Con esta obra queremos propiciar una visión más amplia y profunda del patrimonio: el patrimonio como el lugar de la memoria, herencia e identidad cultural de un pueblo. El primer paso para poder valorar, proteger y conservar nuestra arquitectura tradicional es conocerla, comprender que es un elemento esencial que embellece y complementa el paisaje de las islas, que lo revaloriza. Como tradicional, esta arquitectura nos enseña el conocimiento y los valores de nuestro pasado que se fueron transmitiendo, durante siglos, generación tras generación; es una parte fundamental de nuestras raíces culturales. Este elemento patrimonial, tan unido al paisaje eminentemente agrícola de las islas, representa uno de los bienes esenciales para conservar lo local, nuestra cultura, tradiciones y memoria frente al vacío y a la clonación y homogeneización del mundo globalizado. ¿Qué señas de identidad, qué memoria, qué pasado, qué presente y qué futuro dejaremos a las futuras generaciones si seguimos maltratando nuestro territorio y dejamos que desaparezca el patrimonio heredado y la belleza de nuestro paisaje?

Es urgente la protección y conservación del, por desgracia, cada día más escaso patrimonio arquitectónico tradicional en el medio rural y el patrimonio agrario en general, llevar a cabo acciones orientadas al conocimiento, recuperación, rehabilitación y conservación de este precioso legado, desarrollando los mecanismos e instrumentos necesarios para ello, así como la conservación del entorno cercano en el que se encuentra la arquitectura a proteger, sin desvirtuarlo y restaurándolo en la medida de lo posible, apoyando una agricultura diversa y ecológica, cuidando y rehabilitando la flora autóctona, plantando árboles, etc.

Aquí termina una parte de esta aventura comenzada hace doce años, con este pequeño cofre de papel de unos tres kilos, quizás el peso medio de las piedras que, una a una, alzaron nuestros antepasados con sus manos para construir los muchos tesoros que guarda entre sus páginas, varios cientos de casas tradicionales así como otras construcciones rurales –graneros, alpendres, molinos, molinas, tahonas, eras, taros, hornos, lagares, salinas, pozos, estanques, secaderos, caminos y un largo etcétera– que fueron construidas por ellos como cobijo y para procurarse el sustento, para vivir la vida que les tocó vivir, una vida dura y difícil, pero que estaba más cerca de la naturaleza, que se adaptaba y convivía con ella. Y ella, a su vez, les proporcionaba la materia prima, que sus manos artesanas, con la ayuda de sencillas tecnologías de bajo coste, transformaban en las herramientas y los útiles necesarios para subsistir: muebles, enseres, aperos, cerámica, tejas, cestos, esteras, ropa y abrigo… y la tierra que les nutría, que cuidaban y trabajaban con sus manos y con la cabeza, con el conocimiento aprendido de sus mayores, con sobriedad, ingenio, eficiencia, cooperación, apoyo mutuo… valores que, junto a la sonrisa, nos urge recuperar en estos tiempos, pues debemos cambiar el rumbo al ya casi inevitable naufragio.

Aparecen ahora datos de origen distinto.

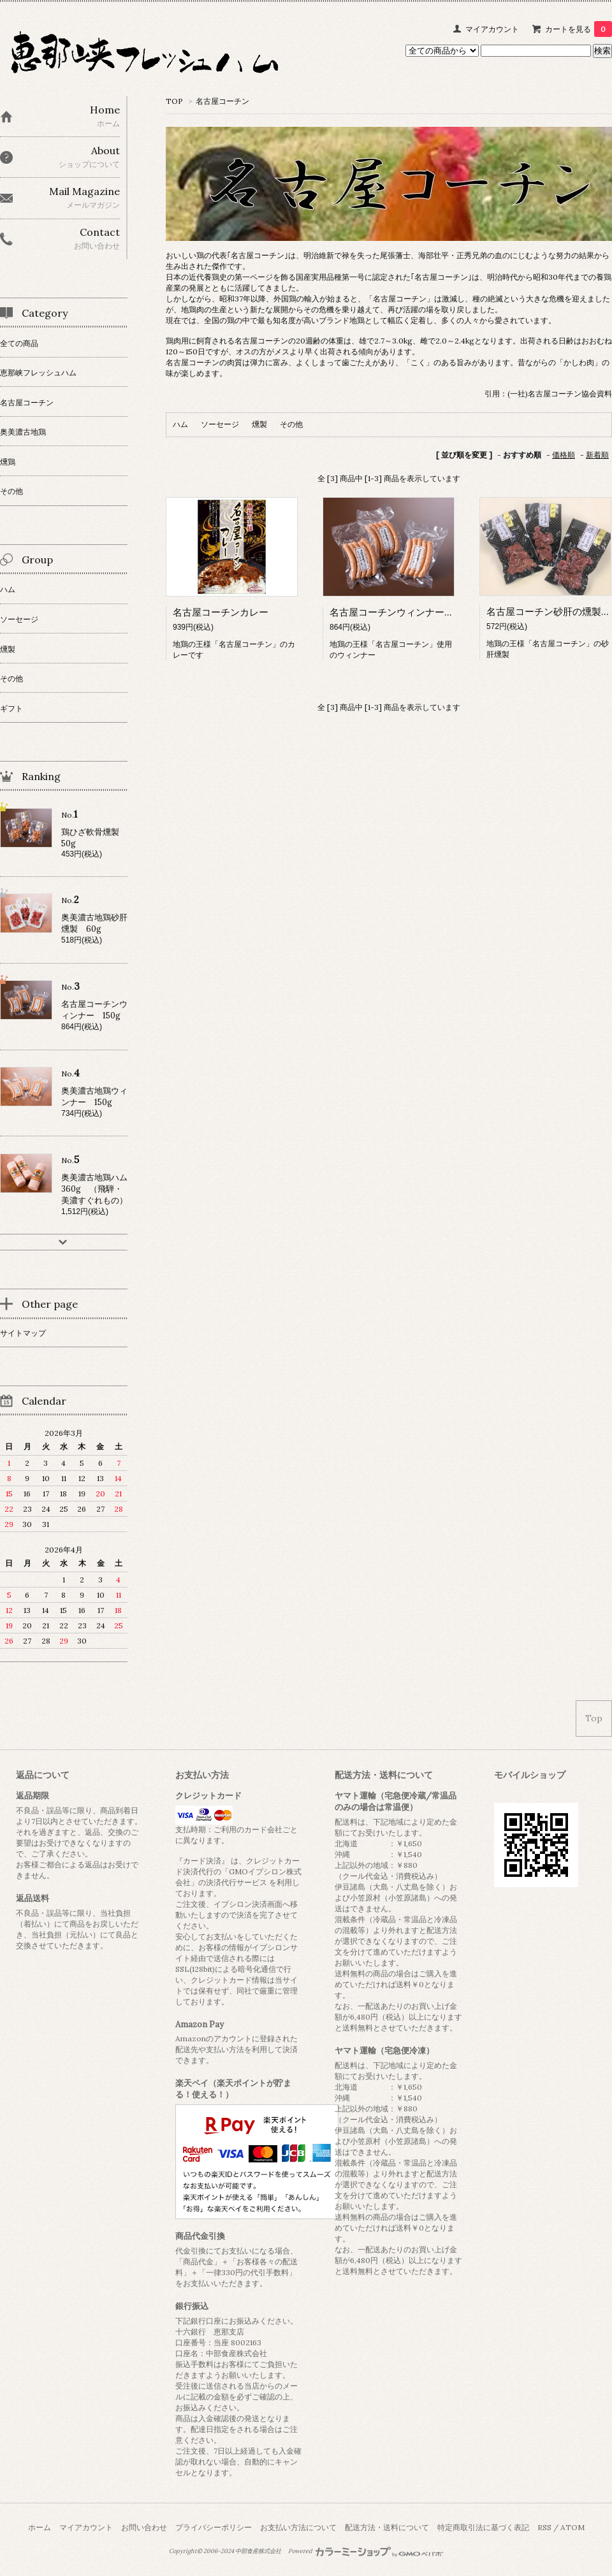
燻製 (259, 424)
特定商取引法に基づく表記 (483, 2527)
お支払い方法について (298, 2527)
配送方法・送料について (387, 2527)
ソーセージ (220, 424)
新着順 (597, 454)
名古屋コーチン (222, 101)
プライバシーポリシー (213, 2527)
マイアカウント (492, 29)
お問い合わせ (144, 2527)
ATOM (572, 2527)
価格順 (563, 454)
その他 (291, 424)
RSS (544, 2527)
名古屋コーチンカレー (220, 612)
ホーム (39, 2527)
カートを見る (578, 29)
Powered (365, 2551)
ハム (180, 424)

Decía Pier Paolo Pasolini –que fue un ferviente amante y defensor del mundo rural y de la cultura campesina–: “Para compensarme, bastará con que vuelva a la cara de la gente la manera antigua de sonreír; el antiguo respeto a los demás que era respeto a sí mismos; el orgullo de ser lo que su propia cultura ‘pobre’ enseñaba a ser”.

 

“La anulación del pasado es la gran tragedia del hombre moderno y la recuperación de la escala humana es la gran necesidad”.

“La idiosincrasia de un pueblo va perdiéndose según avanza la imparable destrucción de todo lo que conforma su identidad. El nivel básico de identificación es el espacio, tanto el entorno físico como el formado por los hombres a través del tiempo. Preservarlo con mimo sería entender la historia como continuo e imprescindible valor del presente”.